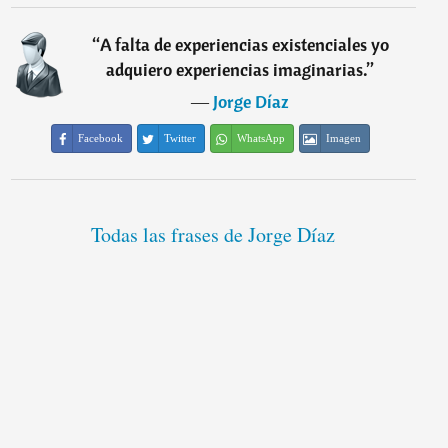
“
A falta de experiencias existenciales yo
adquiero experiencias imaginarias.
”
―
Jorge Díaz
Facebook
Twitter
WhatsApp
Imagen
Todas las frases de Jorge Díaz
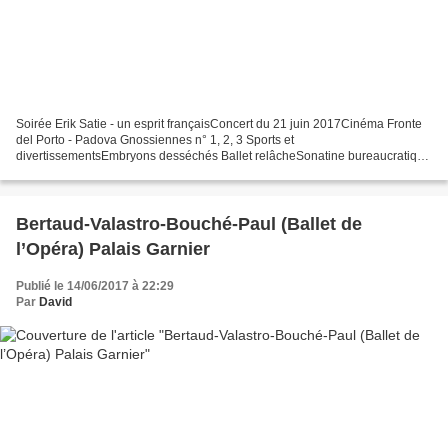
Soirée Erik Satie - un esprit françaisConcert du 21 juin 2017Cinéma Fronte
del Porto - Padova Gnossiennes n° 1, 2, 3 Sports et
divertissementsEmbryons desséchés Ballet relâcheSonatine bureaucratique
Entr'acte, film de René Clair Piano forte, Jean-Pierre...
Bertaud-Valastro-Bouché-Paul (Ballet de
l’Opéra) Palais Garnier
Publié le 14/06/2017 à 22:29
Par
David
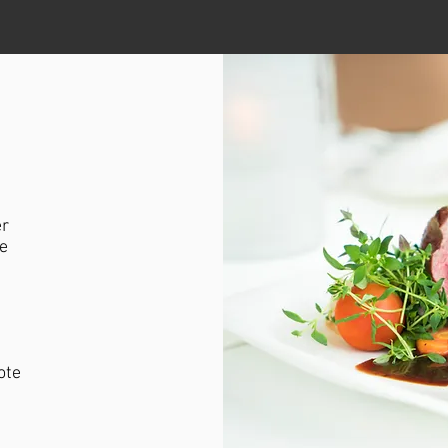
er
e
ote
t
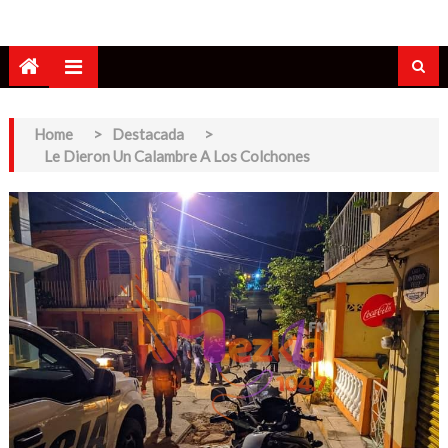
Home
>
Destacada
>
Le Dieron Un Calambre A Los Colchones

==

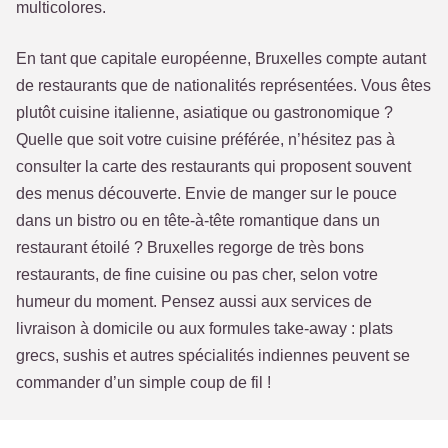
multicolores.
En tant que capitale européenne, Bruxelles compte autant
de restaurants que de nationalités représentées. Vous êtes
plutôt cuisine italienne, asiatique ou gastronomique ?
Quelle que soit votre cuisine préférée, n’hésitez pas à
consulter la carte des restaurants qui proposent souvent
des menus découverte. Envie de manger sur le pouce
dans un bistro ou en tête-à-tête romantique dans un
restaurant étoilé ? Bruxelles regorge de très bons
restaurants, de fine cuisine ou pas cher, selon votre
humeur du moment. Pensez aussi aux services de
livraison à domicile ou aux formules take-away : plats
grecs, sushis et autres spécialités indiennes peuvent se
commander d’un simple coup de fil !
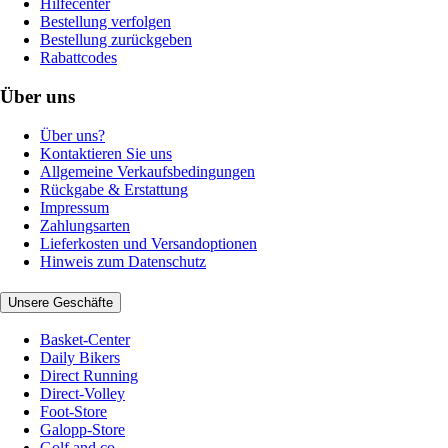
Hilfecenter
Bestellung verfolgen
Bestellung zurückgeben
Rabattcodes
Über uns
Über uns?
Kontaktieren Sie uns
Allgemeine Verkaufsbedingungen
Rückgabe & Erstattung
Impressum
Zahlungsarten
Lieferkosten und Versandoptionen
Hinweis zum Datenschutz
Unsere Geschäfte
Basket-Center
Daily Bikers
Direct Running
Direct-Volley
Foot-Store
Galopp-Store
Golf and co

• **Work instructions**
Copy every line in the records above that contains the word "Bruxelles".

• **Answer box**
En tant que capitale européenne, Bruxelles compte autant
restaurant étoilé ? Bruxelles regorge de très bons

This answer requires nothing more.